A breath of fresh air (Day 351)
13th May 2015
Chemical engineering has to be one of the most creative of all professions. We look for opportunities in everything, even in the air that surrounds us.
In the early 20th century, Carl von Linde pioneered the process of air separation, splitting air into its pure components. He developed a technique to obtain pure oxygen and nitrogen by means of fractional distillation from liquefied air.
Since then, air separation has been applied to many products we use every day. In February, I attended an IChemE event at the University of Surrey. During the event, I met Jama Salimov, an Advanced Process Control Engineer at Air Products. Jama was keen to shine a light on his work in air separation and ensure that we all understand its many applications.
Air separation typically separates air into its primary components – nitrogen and oxygen. However, it can also isolate some of the more rare parts of the air such as argon.
The products of air separation have a wide variety of uses in our everyday lives. Many of us use them without even realising it – and Jama was keen to tell me all about them.
At first glance, the process of air separation seems very simple. It follows the same principles as a fridge in your house. The air is cleaned of impurities, pressurised, cooled down and distilled into its pure components at cryogenic temperatures (below 150 oC). See the picture below for more details on how the process works:
Air is separated in large chemical plants, where impurities are removed. This is normally done by either Pressure Swing Adsorption (PSA) or Temperature Swing Adsorption (TSA).

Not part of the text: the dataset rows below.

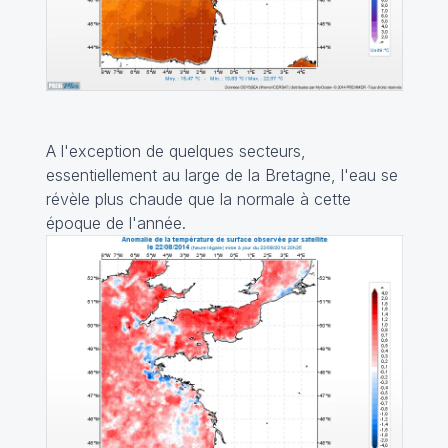
A l'exception de quelques secteurs,
essentiellement au large de la Bretagne, l'eau se
révèle plus chaude que la normale à cette
époque de l'année.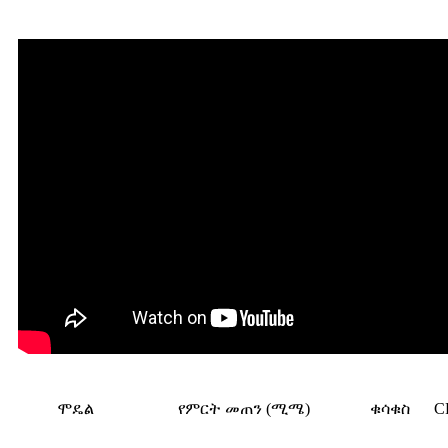
ሞዴል
የምርት መጠን (ሚሜ)
ቁሳቁስ
C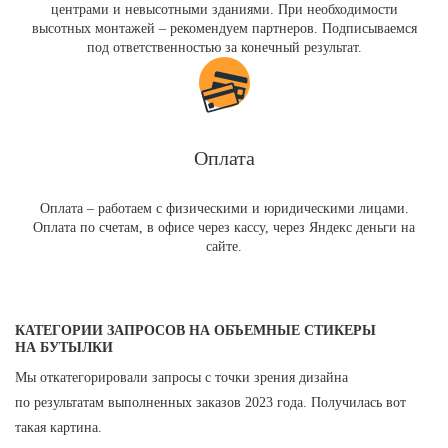
центрами и невысотными зданиями. При необходимости
высотных монтажей – рекомендуем партнеров. Подписываемся
под ответственностью за конечный результат.
Оплата
Оплата – работаем с физическими и юридическими лицами.
Оплата по счетам, в офисе через кассу, через Яндекс деньги на
сайте.
КАТЕГОРИИ ЗАПРОСОВ НА ОБЪЕМНЫЕ СТИКЕРЫ
НА БУТЫЛКИ
Мы откатегорировали запросы с точки зрения дизайна
по результатам выполненных заказов 2023 года. Получилась вот
такая картина.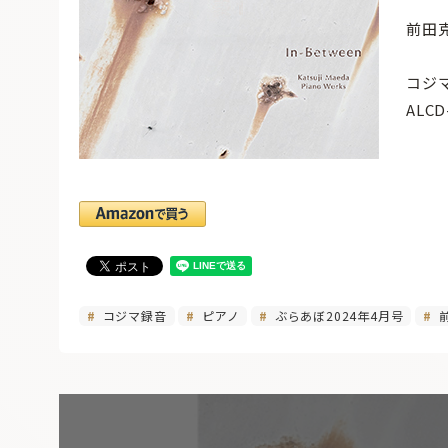
前田
コジ
ALC
コジマ録音
ピアノ
ぶらあぼ2024年4月号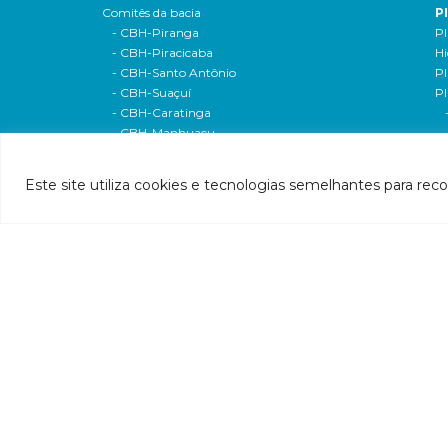
Comitês da bacia
P
- CBH-Piranga
Pl
- CBH-Piracicaba
Hi
- CBH-Santo Antônio
Pl
- CBH-Suaçuí
Pl
- CBH-Caratinga
- CBH-Manhuaçu
- CBH-Guandu
Pr
- CBH-Santa Maria do Doce
E
Este site utiliza cookies e tecnologias semelhantes para rec
- CBH-Pontões e Lagoas do Rio Doce
Ri
Entidade delegatária
Re
- Agência de Água
P1
- Resolução de delegação
P1
- Associados
d
- Estatuto e alterações
P2
- Extratos das dispensas
Hí
- Contratos
P2
- 2020
P
- 2019
P3
- 2017
P4
- 2016
P
- 2015
P5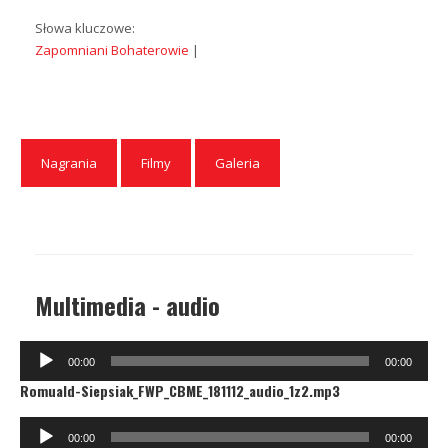
Słowa kluczowe:
Zapomniani Bohaterowie
|
Nagrania
Filmy
Galeria
Multimedia - audio
Odtwarzacz
00:00
00:00
plików
Romuald-Siepsiak_FWP_CBME_181112_audio_1z2.mp3
dźwiękowych
Odtwarzacz
00:00
00:00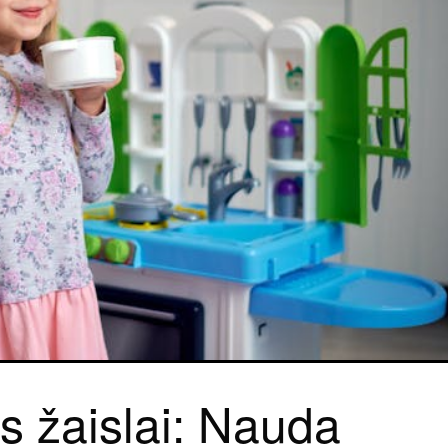
ūs žaislai: Nauda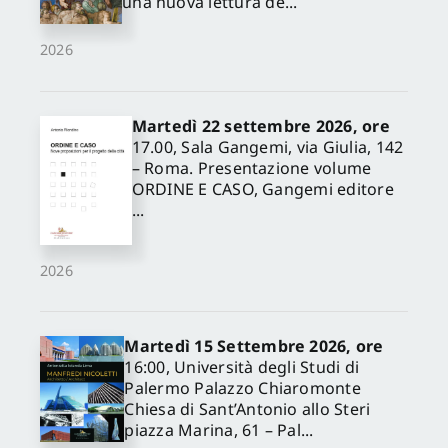
una nuova lettura de...
2026
Martedì 22 settembre 2026, ore
17.00, Sala Gangemi, via Giulia, 142
– Roma. Presentazione volume
ORDINE E CASO, Gangemi editore
...
2026
Martedì 15 Settembre 2026, ore
16:00, Università degli Studi di
Palermo Palazzo Chiaromonte
Chiesa di Sant’Antonio allo Steri
piazza Marina, 61 – Pal...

The filtered air is then pressurised to around 40 bar.
It is then chilled in a distillation column where the air is separated into its component parts using a packed column, in which the nitrogen moves to the top of the column, then the argon to the side and oxygen to the bottom.
Air Products process the separated air and supply a wide range of industries and businesses. Because of the vast applications of their 'air products' they have a very varied range of clients; from refineries to schools and garages to restaurants.
Jama told me about some of the direct uses of air products, some common and some a bit more unusual!
Separated air is big business in the food industry, for example in food packaging and freezing.
When meat is packed into plastic packaging, the oxygen is removed and then the package is pressurised using inert separated gases. This technique is called MAP (Modified Atmosphere Packaging), which aims to extend shelf-life and is discussed in my earlier blog ‘Put a label on it to reduce food waste’.
Liquid nitrogen is also used by food producers to help preserve food. For example it can be used to flash-freeze meat to low temperatures (eg -197 oC). This not only improves shelf-life, but also preserves the meat quality as it reduces the formation of ice crystals.
Another application of air products is the use of oxygen, instead of air, in furnaces for metal production. Oxygen can be used to maximise the efficiency in cement manufacture and steel production, meaning less fuel is used so any large equipment could be made smaller.
Air separation is also important in healthcare. Think of the cylinders of gas used for people who need oxygen; this gas is produced using separation technology.
Liquid helium, separated from air, is used to cool down the super-conductive magnets in MRI machines. The electromagnetic coil could get very hot and liquid helium is the air product cold enough to cool this.
Jama is correct in saying that this is a really interesting and fun field for chemical engineers. The wide variety of applications this technology offers are a breath of fresh air! This is another great example of how chemical engineering matters.